On the other side of the divide stands the impressive Tunisian innovation and start-up scene. The country has a Start-up Act, adopted in 2018 after a unique bottom-up, participatory design process, driven by a group of entrepreneurs, investors, banks and an enlightened minister of technology. The Act is doing its work – Tunisia is becoming a major innovation hub. Start-ups are easy to meet. Major incubators and accelerators have set up shop in Tunis.

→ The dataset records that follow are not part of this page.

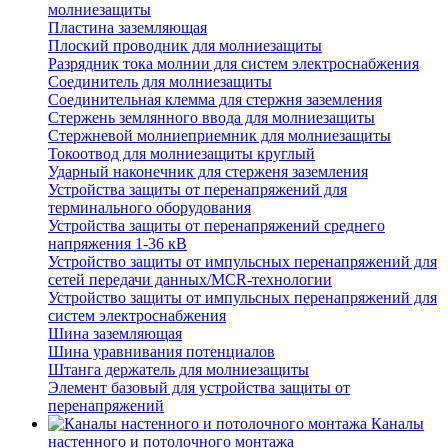
молниезащиты
Пластина заземляющая
Плоский проводник для молниезащиты
Разрядник тока молнии для систем электроснабжения
Соединитель для молниезащиты
Соединительная клемма для стержня заземления
Стержень землянного ввода для молниезащиты
Стержневой молниеприемник для молниезащиты
Токоотвод для молниезащиты круглый
Ударный наконечник для стерженя заземления
Устройства защиты от перенапряжений для
терминального оборудования
Устройства защиты от перенапряжений среднего
напряжения 1-36 кВ
Устройство защиты от импульсных перенапряжений для
сетей передачи данных/MCR-технологии
Устройство защиты от импульсных перенапряжений для
систем электроснабжения
Шина заземляющая
Шина уравнивания потенциалов
Штанга держатель для молниезащиты
Элемент базовый для устройства защиты от
перенапряжений
Каналы
настенного и потолочного монтажа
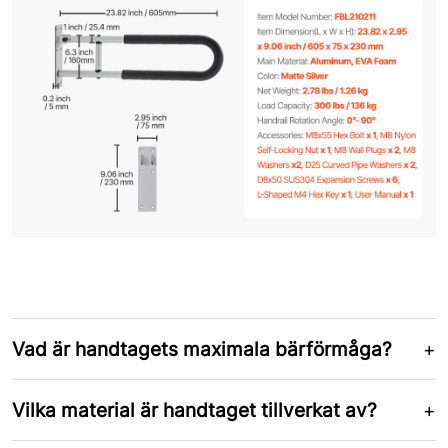
Vad är handtagets maximala bärförmåga?
Vilka material är handtaget tillverkat av?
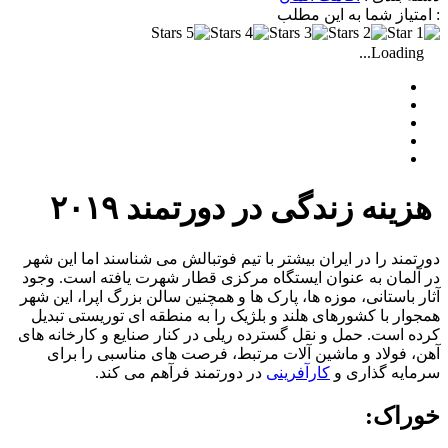
: امتیاز شما به این مطلب
Loading...
هزینه زندگی در دورتمند ۲۰۱۹
دورتمند را در ایران بیشتر با تیم فوتبالش می شناسند اما این شهر
در آلمان به عنوان ایستگاه مرکزی قطار شهرت یافته است. وجود
آثار باستانی، موزه ها، پارک ها و همچنین سالن بزرگ اپرا، این شهر
همجوار با کشورهای هلند و بلژیک را به منطقه ای توریستی تبدیل
کرده است. حمل و نقل گسترده ریلی در کنار صنایع و کارخانه های
آهن، فولاد و ماشین آلات مرتبط، فرصت های مناسبی را برای
سرمایه گذاری و
کارآفرینی
در دورتمند فرآهم می کند.
خوراک:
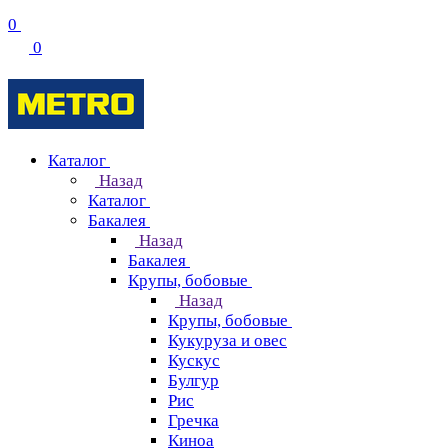
0
0
Каталог
Назад
Каталог
Бакалея
Назад
Бакалея
Крупы, бобовые
Назад
Крупы, бобовые
Кукуруза и овес
Кускус
Булгур
Рис
Гречка
Киноа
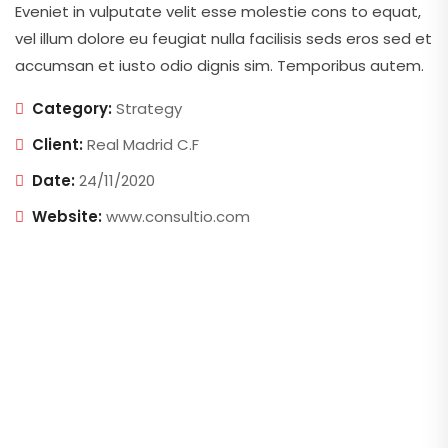
Eveniet in vulputate velit esse molestie cons to equat,
vel illum dolore eu feugiat nulla facilisis seds eros sed et
accumsan et iusto odio dignis sim. Temporibus autem.
Category:
Strategy
Client:
Real Madrid C.F
Date:
24/11/2020
Website:
www.consultio.com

You’d think that a connection between the justice sector and the innovation ecosystem would be self evident in a country that is reinventing itself to be the newest democracy of the 21st century. A country that, like others, is facing even larger justice demands from citizens as a result of Covid-19. This is happening as resources to meet those needs are in decline as a result of the economic downturn. We all know: when you need to do more with less, the only way out is innovation. In this case: redesigning procedures to make them user friendly. Making legal information easily accessible for all. Giving people online access to dispute resolution mechanisms. But it is not really happening.

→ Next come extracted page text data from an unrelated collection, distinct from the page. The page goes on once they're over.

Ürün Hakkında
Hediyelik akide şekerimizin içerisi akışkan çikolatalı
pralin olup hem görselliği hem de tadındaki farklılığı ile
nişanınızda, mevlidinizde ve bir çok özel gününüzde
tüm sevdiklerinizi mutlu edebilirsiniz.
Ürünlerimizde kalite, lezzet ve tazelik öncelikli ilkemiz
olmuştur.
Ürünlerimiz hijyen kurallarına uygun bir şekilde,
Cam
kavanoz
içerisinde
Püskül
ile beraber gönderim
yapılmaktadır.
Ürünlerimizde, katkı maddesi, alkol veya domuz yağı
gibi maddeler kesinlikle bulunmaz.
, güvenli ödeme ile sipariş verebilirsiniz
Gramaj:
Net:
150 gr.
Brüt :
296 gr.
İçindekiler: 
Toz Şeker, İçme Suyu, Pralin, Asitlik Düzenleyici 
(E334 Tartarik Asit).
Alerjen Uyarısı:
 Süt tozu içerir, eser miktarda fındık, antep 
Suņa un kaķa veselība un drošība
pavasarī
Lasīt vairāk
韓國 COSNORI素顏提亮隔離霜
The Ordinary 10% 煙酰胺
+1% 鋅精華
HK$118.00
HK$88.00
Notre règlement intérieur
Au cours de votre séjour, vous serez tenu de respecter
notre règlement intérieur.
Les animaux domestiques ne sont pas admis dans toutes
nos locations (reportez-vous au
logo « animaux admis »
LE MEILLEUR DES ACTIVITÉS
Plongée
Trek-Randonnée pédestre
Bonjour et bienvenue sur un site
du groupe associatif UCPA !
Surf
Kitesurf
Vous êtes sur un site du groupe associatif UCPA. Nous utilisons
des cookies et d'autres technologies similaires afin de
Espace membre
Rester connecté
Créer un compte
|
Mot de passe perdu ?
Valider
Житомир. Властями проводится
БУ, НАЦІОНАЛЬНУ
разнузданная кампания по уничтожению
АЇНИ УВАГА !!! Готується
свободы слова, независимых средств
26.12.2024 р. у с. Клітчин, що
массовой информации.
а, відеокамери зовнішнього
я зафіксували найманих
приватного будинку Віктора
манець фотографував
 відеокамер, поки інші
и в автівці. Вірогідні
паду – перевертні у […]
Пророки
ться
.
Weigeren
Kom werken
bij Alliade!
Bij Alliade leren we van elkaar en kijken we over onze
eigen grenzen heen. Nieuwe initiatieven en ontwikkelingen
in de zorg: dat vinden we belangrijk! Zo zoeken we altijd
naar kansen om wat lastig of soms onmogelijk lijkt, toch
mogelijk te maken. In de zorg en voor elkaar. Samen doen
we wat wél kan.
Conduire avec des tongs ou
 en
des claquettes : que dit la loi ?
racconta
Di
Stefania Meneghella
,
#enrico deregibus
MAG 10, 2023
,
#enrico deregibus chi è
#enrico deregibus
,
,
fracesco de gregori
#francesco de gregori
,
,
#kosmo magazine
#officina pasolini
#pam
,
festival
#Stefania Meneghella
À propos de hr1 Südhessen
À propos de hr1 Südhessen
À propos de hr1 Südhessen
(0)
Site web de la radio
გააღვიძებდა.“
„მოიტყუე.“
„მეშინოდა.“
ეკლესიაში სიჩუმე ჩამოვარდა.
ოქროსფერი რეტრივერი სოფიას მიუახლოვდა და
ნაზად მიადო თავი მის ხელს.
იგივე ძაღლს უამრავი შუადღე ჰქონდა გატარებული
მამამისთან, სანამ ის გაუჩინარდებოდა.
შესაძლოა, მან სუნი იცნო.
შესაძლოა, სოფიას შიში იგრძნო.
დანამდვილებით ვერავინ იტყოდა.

How can the canyon be crossed? It starts with people and relationships. Just like in peace processes, people and institutions from both sides need to meet and start talking. It is scary for many; we have been talking about our relatively small innovation project in Tunisia for almost two years now; people and institutions clearly find it hard to press the ‘go’ button. It is necessary to create safe spaces for both sides of the divide to meet and talk about innovation, ambitions, risks, and what scares people, and dreams. Citizens can, through their elected officials and community organisations also contribute by demanding more that the two worlds connect to provide them with better justice services. Funders can also play a role. A recent report by HiiL on financing justice concludes that “Government and international donors are unlikely to provide extra funding for the justice sector unless the financial models are sustainable, and services become more efficient in delivering outcomes.” They can demand innovation and a connection between the two worlds before they fund something.
The canyon must be crossed. It presents huge potential for Tunisia. It is also probably the only way in which the citizens of Tunisia will get what they need: more prevention of justice problems, higher resolution rates, and more satisfaction about the journeys to justice. There is also a wider agenda: without linking justice and innovation we will not meet SDG16 and the goal of justice for all.